I admit that there were also small reminders throughout each episode of why I loved the show so much growing up, particularly at the end of the episodes when it was obvious that people felt confident and happy with how they looked. Even some of the participants who were the least enthusiastic at the beginning often appeared to be genuinely grateful to have been pushed out of their comfort zone by the end. I was quickly reminded during my rewatch of how the show was really the first time I saw people encouraged to invest in dressing the body they’re in, rather than denying themselves good pieces and hoped that they would lose weight. Seeing people feel more confident and empowered to invest in dressing their body made me feel good, and I suspect that is a big reason why I, like millions of others, loved What Not to Wear.
But I’ll be the first to admit that the show, particularly in the older episodes, is peppered with raw, unfiltered, and sometimes cruel criticisms that are jarring to me now. The mere idea of sticking someone in a box of mirrors studded with cameras while strangers relentlessly analyze their clothes and body is so deeply offensive to me now, and seeing it on the show made my jaw drop. There are many episodes that are hard to watch.
Every time I found myself rewatching an episode and cringing at the word “flattering” or “slimming” or “camouflaging,” words that were used almost every episode, my first thought wasn’t, “Shame on Clinton and Stacy. How dare they?” It was, “Wow, this is how everyone talked about bodies and clothing 10 years ago.” I could even remember myself saying these things, or hearing them from my peers, teachers, mom, or aunts. I’m certain that What Not to Wear cemented all of this language into our collective psyche, but do I think that the show invented that language? No, I don’t.
Fatphobia did not start with What Not to Wear, and it didn't stop after the show ended. Fatphobia is still dismissed and denied to this day. There are moments in the show where the language people used to talk about clothing and bodies is the same we use today (for example, the prevalence of the word “flattering”). With all that considered, I still came away from rewatching the episodes with one thought: Things are a little different now, and even more than that, I am different now.
Fatphobia did not start with What Not to Wear, and it didn't stop after the show ended.
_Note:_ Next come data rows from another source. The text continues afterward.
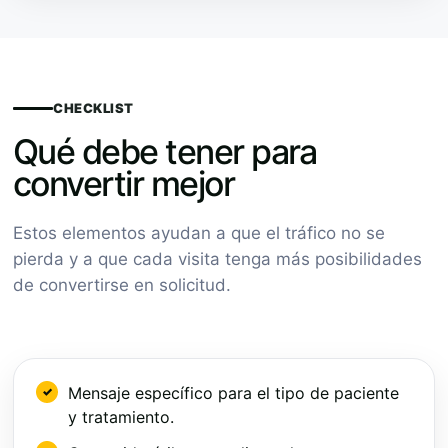
CHECKLIST
Qué debe tener para
convertir mejor
Estos elementos ayudan a que el tráfico no se
pierda y a que cada visita tenga más posibilidades
de convertirse en solicitud.
Mensaje específico para el tipo de paciente
y tratamiento.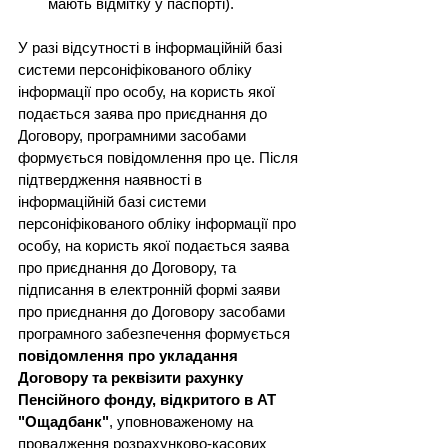
мають відмітку у паспорті).
У разі відсутності в інформаційній базі 
системи персоніфікованого обліку 
інформації про особу, на користь якої 
подається заява про приєднання до 
Договору, програмними засобами 
формується повідомлення про це. Після 
підтвердження наявності в 
інформаційній базі системи 
персоніфікованого обліку інформації про 
особу, на користь якої подається заява 
про приєднання до Договору, та 
підписання в електронній формі заяви 
про приєднання до Договору засобами 
програмного забезпечення формується 
повідомлення про укладання 
Договору та реквізити рахунку 
Пенсійного фонду, відкритого в АТ 
"Ощадбанк"
, уповноваженому на 
провадження розрахунково-касових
There were many years of my life, both during the years I watched the show and after, when I believed that making myself look smaller was a way to make myself more acceptable, attractive, and palatable to others. There were many years where I believed that my style existed only within the parameters of what I was “allowed” to wear as a size 14. These thoughts were enforced by What Not To Wear, yes, but no more than they were by the fact that I never saw a body like mine in magazines, on T.V., at all the stores that didn’t carry my size, or by someone saying an outfit I loved wasn’t “flattering.”
Society and media as a whole might be a little more sensitive, inclusive, and accepting today than it was in 2003, or even 2013, but fatphobia and everything that goes along with it is still very present. It wasn’t until I acknowledged and started to challenge that reality that I was able to unlearn all those fashion “rules” that I clung to so strongly growing up. My personal style is all kinds of things these days, and I have fun with clothing. The most important thing, though? I’m committed to never letting my body be a reason to deprive myself of any bit of life, or a horizontal stripe, ever again.